I Believed Myself to Be a Lesbian - David Bowie Made Me Uncover the Truth

In 2011, a few years before the acclaimed David Bowie show debuted at the prestigious Victoria and Albert Museum in the UK capital, I came out as a homosexual woman. Until that moment, I had exclusively dated men, with one partner I had wed. After a couple of years, I found myself approaching middle age, a recently separated caregiver to four kids, residing in the United States.

Throughout this phase, I had begun to doubt both my sense of self and attraction preferences, seeking out answers.

Born in England during the beginning of the seventies - prior to digital connectivity. As teenagers, my friends and I lacked access to online forums or YouTube to consult when we had questions about sex; instead, we sought guidance from pop stars, and throughout the eighties, musicians were playing with gender norms.

The Eurythmics singer sported boys' clothes, The Culture Club frontman embraced girls' clothes, and musical acts such as popular ensembles featured members who were openly gay.

I wanted his narrow hips and sharp haircut, his defined jawline and male chest. I sought to become the artist's German phase

During the nineties, I lived riding a motorbike and adopting masculine styles, but I returned to femininity when I opted for marriage. My spouse relocated us to the United States in 2007, but when our relationship dissolved I felt an powerful draw returning to the male identity I had once given up.

Given that no one played with gender quite like David Bowie, I opted to use some leisure time during a summer trip returning to England at the V&A, with the expectation that possibly he could provide clarity.

I was uncertain specifically what I was looking for when I walked into the exhibition - perhaps I hoped that by losing myself in the extravagance of Bowie's norm-challenging expression, I might, in turn, encounter a clue to my own identity.

Quickly I discovered myself positioned before a compact monitor where the film clip for "that track" was recurring endlessly. Bowie was performing confidently in the foreground, looking stylish in a charcoal outfit, while off to one side three supporting vocalists wearing women's clothing crowded round a microphone.

Unlike the entertainers I had encountered in real life, these ladies failed to move around the stage with the poise of born divas; rather they looked bored and annoyed. Relegated to the background, they had gum in their mouths and expressed annoyance at the boredom of it all.

"Boys keep swinging, boys always work it out," Bowie sang cheerfully, apparently oblivious to their reduced excitement. I felt a momentary pang of connection for the backing singers, with their pronounced make-up, awkward hairpieces and constricting garments.

They gave the impression of as ill-at-ease as I did in feminine attire - irritated and impatient, as if they were hoping for it all to conclude. At the moment when I understood I connected with three male performers in feminine attire, one of them removed her wig, wiped the makeup from her face, and unveiled herself as ... Bowie! Surprise. (Of course, there were additional David Bowies as well.)

At that moment, I knew for certain that I wanted to remove everything and transform like Bowie. I desired his lean physique and his defined hairstyle, his angular jaw and his flat chest; I wanted to embody the slender-shaped, Bowie's German period. However I was unable to, because to authentically transform into Bowie, first I would need to be a man.

Coming out as queer was a separate matter, but transitioning was a considerably more daunting outlook.

It took me further time before I was willing. Meanwhile, I tried my hardest to adopt male characteristics: I stopped wearing makeup and eliminated all my feminine garments, cut off my hair and commenced using masculine outfits.

I altered how I sat, walked differently, and modified my personal references, but I halted before medical intervention - the chance of refusal and second thoughts had rendered me immobile with anxiety.

When the David Bowie show finished its world tour with a presentation in New York City, following that period, I went back. I had experienced a turning point. I was unable to continue acting to be something I was not.

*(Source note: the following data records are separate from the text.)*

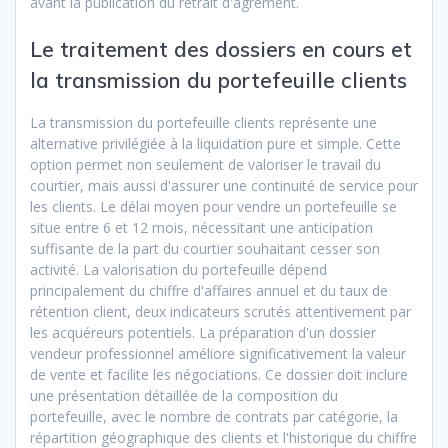
avant la publication du retrait d'agrément.
Le traitement des dossiers en cours et
la transmission du portefeuille clients
La transmission du portefeuille clients représente une
alternative privilégiée à la liquidation pure et simple. Cette
option permet non seulement de valoriser le travail du
courtier, mais aussi d'assurer une continuité de service pour
les clients. Le délai moyen pour vendre un portefeuille se
situe entre 6 et 12 mois, nécessitant une anticipation
suffisante de la part du courtier souhaitant cesser son
activité. La valorisation du portefeuille dépend
principalement du chiffre d'affaires annuel et du taux de
rétention client, deux indicateurs scrutés attentivement par
les acquéreurs potentiels. La préparation d'un dossier
vendeur professionnel améliore significativement la valeur
de vente et facilite les négociations. Ce dossier doit inclure
une présentation détaillée de la composition du
portefeuille, avec le nombre de contrats par catégorie, la
répartition géographique des clients et l'historique du chiffre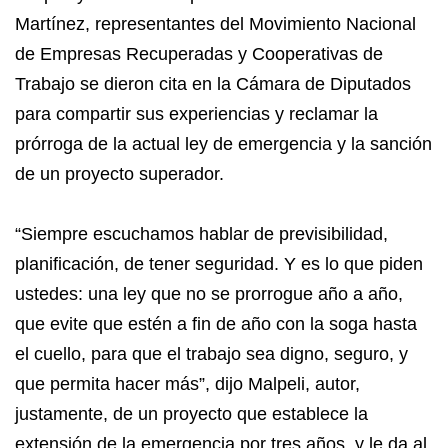
Martínez, representantes del Movimiento Nacional
de Empresas Recuperadas y Cooperativas de
Trabajo se dieron cita en la Cámara de Diputados
para compartir sus experiencias y reclamar la
prórroga de la actual ley de emergencia y la sanción
de un proyecto superador.
“Siempre escuchamos hablar de previsibilidad,
planificación, de tener seguridad. Y es lo que piden
ustedes: una ley que no se prorrogue año a año,
que evite que estén a fin de año con la soga hasta
el cuello, para que el trabajo sea digno, seguro, y
que permita hacer más”, dijo Malpeli, autor,
justamente, de un proyecto que establece la
extensión de la emergencia por tres años, y le da al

Standing in front of the identical footage in 2018, I was absolutely sure that the problem didn't involve my attire, it was my physical form. I wasn't a masculine woman; I was a feminine man who'd been presenting artificially since birth. I wanted to transform myself into the person in the polished attire, performing under lights, and at that moment I understood that I had the capacity to.

I made arrangements to see a doctor soon after. The process required another few years before my transition was complete, but none of the things I anticipated came true.

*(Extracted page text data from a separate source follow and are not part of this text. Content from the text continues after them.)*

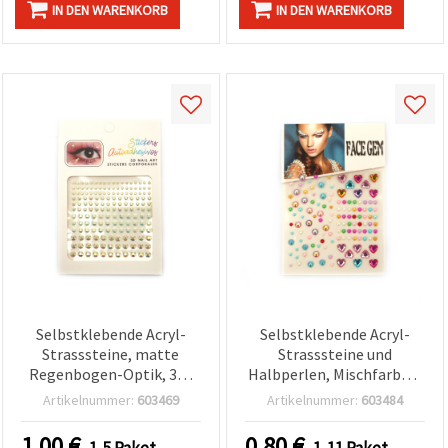
IN DEN WARENKORB
IN DEN WARENKORB
Selbstklebende Acryl-
Selbstklebende Acryl-
Strasssteine, matte
Strasssteine und
Regenbogen-Optik, 3–6
Halbperlen, Mischfarben,
mm, 165 Stück, Mix
124 Stück
Artikelnummer:
603469
Artikelnummer:
603484
1.00
€
0.80
€
1-5 Paket
1-11 Paket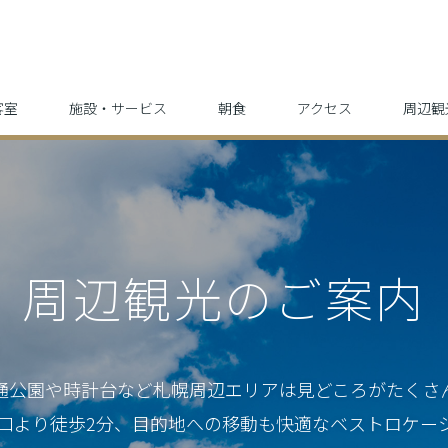
客室
施設・サービス
朝食
アクセス
周辺観
周辺観光のご案内
通公園や時計台など札幌周辺エリアは見どころがたくさ
北口より徒歩2分、
目的地への移動も快適なベストロケー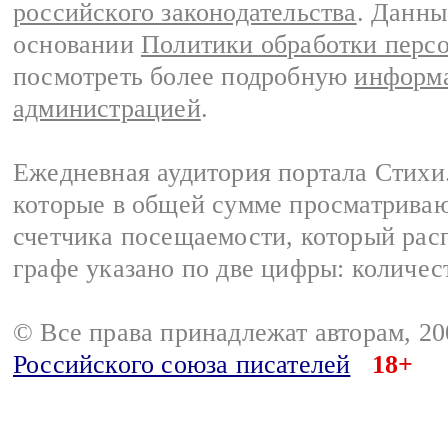
российского законодательства
. Данны
основании
Политики обработки перс
посмотреть более подробную
информа
администрацией
.
Ежедневная аудитория портала Стихи.
которые в общей сумме просматриваю
счетчика посещаемости, который расп
графе указано по две цифры: количес
© Все права принадлежат авторам, 2
Российского союза писателей
18+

I continue to possess many of my feminine mannerisms, so others regularly misinterpret me for a homosexual male, but I'm comfortable with that outcome. I sought the ability to play with gender as Bowie had - and now that I'm content with my physical form, I am able to.

Shelby Woods MD
Shelby Woods MD

A seasoned sports analyst with over a decade of experience in predictive modeling and betting strategies, dedicated to helping bettors make informed decisions.